GNOME Bugzilla – Bug 355525
Orca skips HTML document content in flatreview mode
Last modified: 2012-04-08 17:07:33 UTC
Please describe the problem: When browsing web content with orca flatreview mode, some lines will be skipped by orca. Steps to reproduce: 1. Invoke orca. 2. Invoke firefox. 3. Open the file attached below. 4. Press 9 to read the web content line by line. Actual results: The line after the first seperator, "32 bugs found." was skipped, orca will not report this line. Expected results: Orca should report all the text lines in flatreview mode. Does this happen every time? Yes. Other information: This bug can be found with Mozilla/5.0 (X11; U; SunOS i86pc; en-US; rv:1.9a1) Gecko/20060911 Minefield/3.0a1 and orca1.0.0 on solaris nevada build 46.
Created attachment 72579 [details] test page
Created attachment 72581 [details] Test page
We've not started looking at Firefox 3 yet, but we'll definitely start looking at Firefox 3 builds very soon. Thanks for reporting this!
Add accessibility keyword. Apologies for spam.
Hi Tim: When running at-poke, I cannot seem to find the "32 bugs found" line in the hierarchy. Can you see if you can find it in there? If not, this seems like a Minefield bug. Will
Actually, I'm now convinced this is a Minefield bug. Looks like it doesn't like HTML where paragraphs aren't marked by paragraph tags. For example, take the following snippet and try to find Waldo in at-poke: <p>Here is a line.</p> Where is Waldo? <p>Here is another.</p>
This is an AT-SPI implementation bug in Minefield: https://bugzilla.mozilla.org/show_bug.cgi?id=357204
Unblocking this - the Firefox guys showed me where Waldo hides - he's hiding as text on the document frame.
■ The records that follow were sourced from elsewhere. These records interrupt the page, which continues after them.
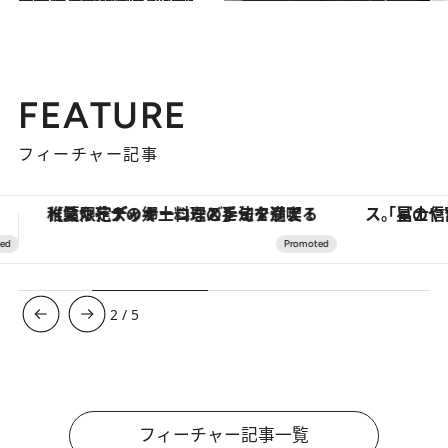
2024.8.29
【追悼・タンタン】神戸で愛されて24年、3年間の闘病…16年飼育した飼育員が“最後にかけた言葉”
ライフスタイル
2024.7.25
双子パンダの食事に昆虫やトマトが。食べる姿が見られたらラッキー!? 新メニューの反応を上野動物園に直撃
ライフスタイル
FEATURE
フィーチャー記事
「星のや富士」でデジタルデトックス。冨士信仰の歴史を辿り、心身を調える。
【銀座で出合う最旬美容】美髪ケアや上質な眠
3
/
5
フィーチャー記事一覧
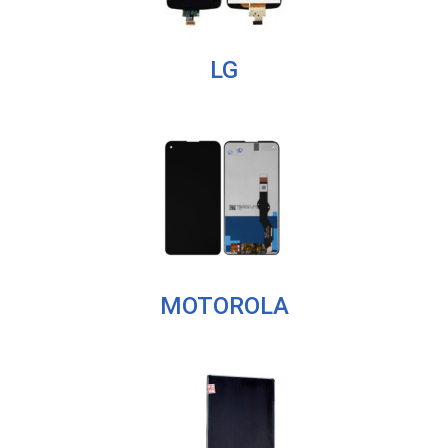
LG
MOTOROLA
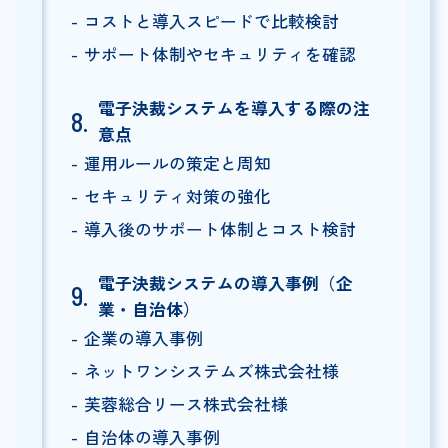
コストと導入スピードで比較検討
サポート体制やセキュリティを確認
電子決裁システムを導入する際の注
意点
運用ルールの策定と周知
セキュリティ対策の強化
導入後のサポート体制とコスト検討
電子決裁システムの導入事例（企
業・自治体）
企業の導入事例
ネットワンシステムズ株式会社様
芙蓉総合リース株式会社様
自治体の導入事例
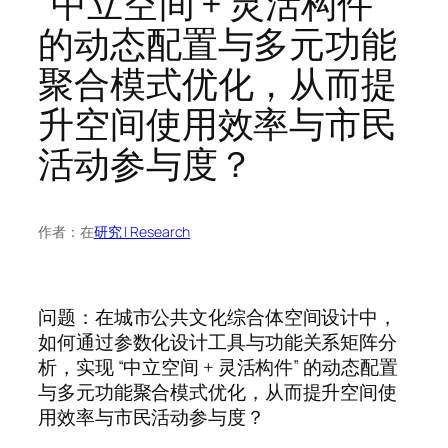
“中立空间 + 灵活构件”
的动态配置与多元功能
聚合模式优化，从而提
升空间使用效率与市民
活动参与度？
作者：
在
研究 | Research
问题：在城市公共文化综合体空间设计中，
如何通过参数化设计工具与功能关系矩阵分
析，实现 “中立空间 + 灵活构件” 的动态配置
与多元功能聚合模式优化，从而提升空间使
用效率与市民活动参与度？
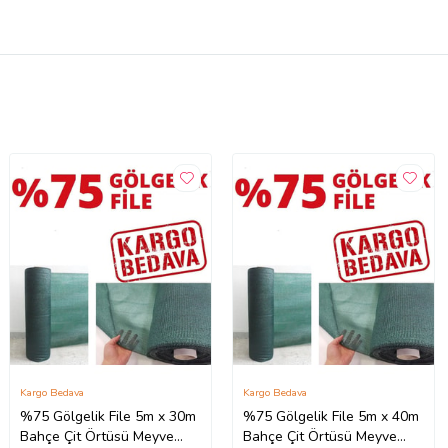
Kargo Bedava
Kargo Bedava
%75 Gölgelik File 5m x 30m
%75 Gölgelik File 5m x 40m
Bahçe Çit Örtüsü Meyve
Bahçe Çit Örtüsü Meyve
Created attachment 75135 [details] [review] Patch to honor accessible text on non-leaf nodes and to also handle unicode embedded object characters Fixes the "32 bugs found" problem, but I still need to work on the other test case - flat review is missing some of its text (e.g., "Text Formats", "This sentence is bold", etc.).
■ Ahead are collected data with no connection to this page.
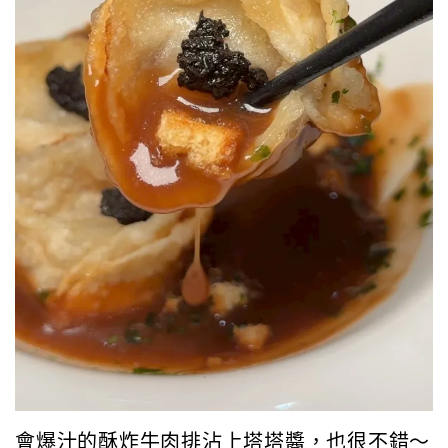
會爆汁的酥炸牛肉排沾上塔塔醬，也很不錯～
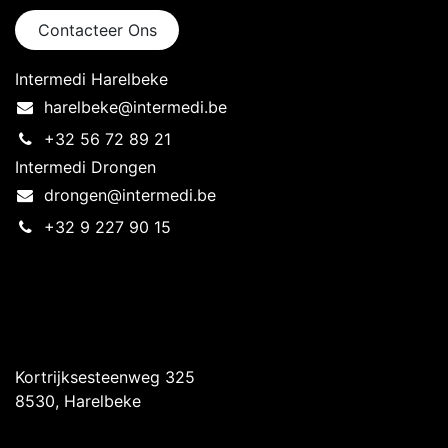
Contacteer Ons
Intermedi Harelbeke
harelbeke@intermedi.be
+32 56 72 89 21
Intermedi Drongen
drongen@intermedi.be
+32 9 227 90 15
Intermedi Harelbeke
Kortrijksesteenweg 325
8530, Harelbeke
Intermedi Drongen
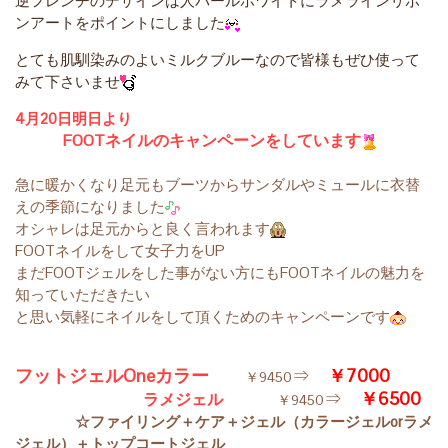
逆フレンチのデザインは人パールホワイトにラメラインリボ
ンアートをポイントにしました
とても肌馴染みのよいミルクブルーなので皆様もぜひ使って
みて下さいませ
4月20日明日より
FOOTネイルのキャンペーンをしています
急に暖かくなり足元もブーツからサンダルやミュールに衣替
えの季節になりました
オシャレは足元からと良く言われます
FOOTネイルをして女子力をUP
まだFOOTジェルをした事がない方にもFOOTネイルの魅力を
知っていただきたい
と思い気軽にネイルをして頂くためのキャンペーンです
フットジェルOneカラー
⇒
￥7000
￥9450
⇒
￥6500
ラメジェル
￥9450
☆ファイリング＋ケア＋ジェル（カラージェルorラメ
ジェル）＋トップコートジェル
Created attachment 75217 [details] [review] Patch to refactor flat review to give it knowledge of script and to also allow scripts to more easily extend/override the implementation
I dug into this quite a bit deeper today. I think Gecko is giving us bad information for text.getTextAtOffset(offset, atspi.Accessibility.TEXT_BOUNDARY_LINE_START).
I think I fixed the original bug, but flat review in Firefox is still broken with other areas of the test case as described in comment 9. In addition, I notice that flat review is also picking up text from the content in other tabs. I think there may be several problems lurking in the Firefox AT-SPI implementation with respect to both VISIBLE/SHOWING and text extents (as of the latest Firefox 3.0 Gecko/20070212 Minefield/3.0a3pre from this morning). So...I'm going to retitle this bug for now and will dig into the other problems more. If there are Firefox bugs, I'll file new ones with them and will open separate tracking bugs here.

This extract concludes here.